Des larmes de désespoir lui viennent aux yeux… Que peut son bataillon contre les troupes amenées par Flottard, contre les deux escadrons de gendarmerie qui se meuvent au fond de la cour devant la ligne qui n’a pas bougé, qui ne bougera pas, qui ne bougera jamais tant qu’un général, et un général qui en aura le droit, ne lèvera pas son sabre!


Hérisson a déjà donné l’ordre de fermer toutes les grilles, toutes les issues.


Il veut que personne n’échappe. Il saura venger la liberté outragée.


Et sa première victime est désignée.


Il s’agit d’arrêter le commandant Jacques! Pas facile à remplir cette besogne avec ce bataillon de coloniaux qui est prêt à mourir pour son ancien chef!


C’est le ministre de la Guerre qui s’avance. Il s’adresse à Daniel. Il lui ordonne de lui livrer le commandant Jacques. Daniel répond:


– Jamais! monsieur le ministre! Je suis un soldat! Je ne suis pas un policier!


Dans la cour, tous les yeux sont fixés sur cette scène tragique: le commandant Jacques, qui voit que tout est perdu, qui a croisé les bras sur sa poitrine et qui attend le dernier coup du destin, impassible et triste. Autour de lui, ses compagnons d’armes qui se pressent, qui lui jurent qu’ils ne l’abandonneront pas! qu’ils le suivront au bout du monde!


– Daniel, dit Jacques d’une voix calme, le bout du monde pour moi maintenant, c’est le poteau! Nous avons fait tous deux notre devoir et vous vous êtes assez compromis, mon pauvre ami! Votre sort, je le crains, ne sera guère meilleur que le mien! Livrez-moi, Daniel!


– Jamais! Écoutez les murmures de mes soldats!


– La partie est perdue! je vous en conjure, laissez-moi passer! Que le sang ne soit pas inutilement versé à cause de moi! Et vous ne pensez pas que je laisserais des soldats français se battre contre une troupe française!

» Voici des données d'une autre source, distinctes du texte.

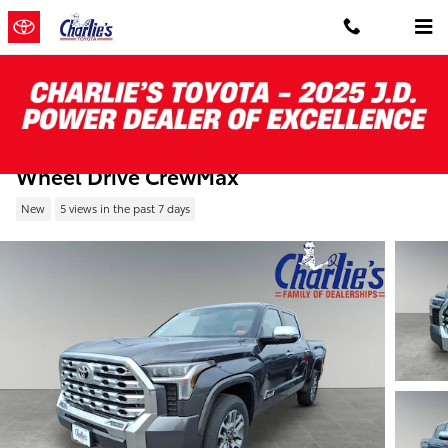
Skip to main content
New 2026 Toyota Tundra 1794 Edition 4-
Wheel Drive CrewMax
New
5 views in the past 7 days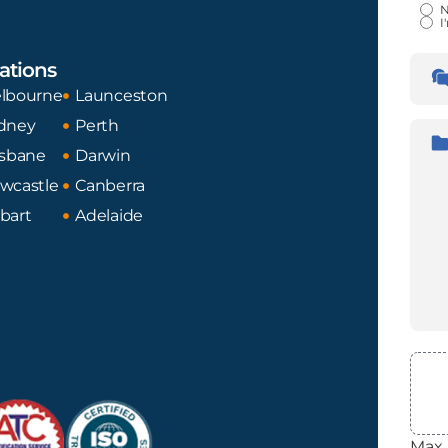
Certi
N
I
Lan
ations
Tran
Fro
lbourne
Launceston
dney
Perth
Desc
isbane
Darwin
wcastle
Canberra
bart
Adelaide
File
Max. 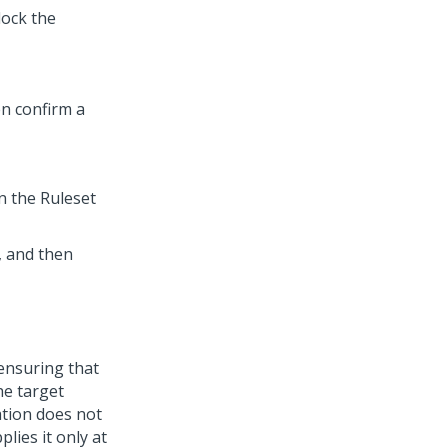
lock the
en confirm a
n the Ruleset
, and then
nsuring that
he target
ation does not
plies it only at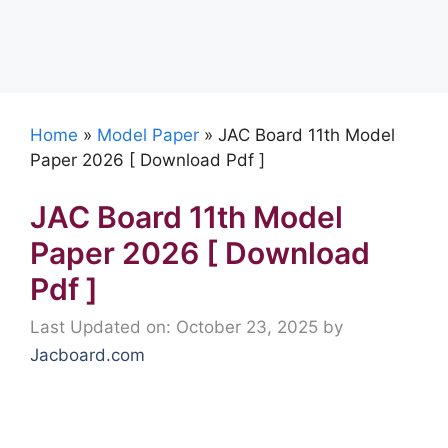
Home
»
Model Paper
»
JAC Board 11th Model
Paper 2026 [ Download Pdf ]
JAC Board 11th Model
Paper 2026 [ Download
Pdf ]
Last Updated on: October 23, 2025
by
Jacboard.com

Adieu, mes amis!


Alors Daniel prit son épée et la brisa sur son genou. Et il alla la jeter aux pieds du ministre de la Guerre et de M. Flottard, gouverneur civil du gouvernement militaire de Paris.


– Voici mon épée, dit-il, et voici votre prisonnier!


– Jacques s’avança. Deux gendarmes lui mirent les menottes. Pendant ce temps, Pagès, Coudry et toute la majorité extrémiste, réunis à l’Orangerie, nommaient les membres d’un comité de Salut public, et votaient le rétablissement de la peine de mort en matière politique.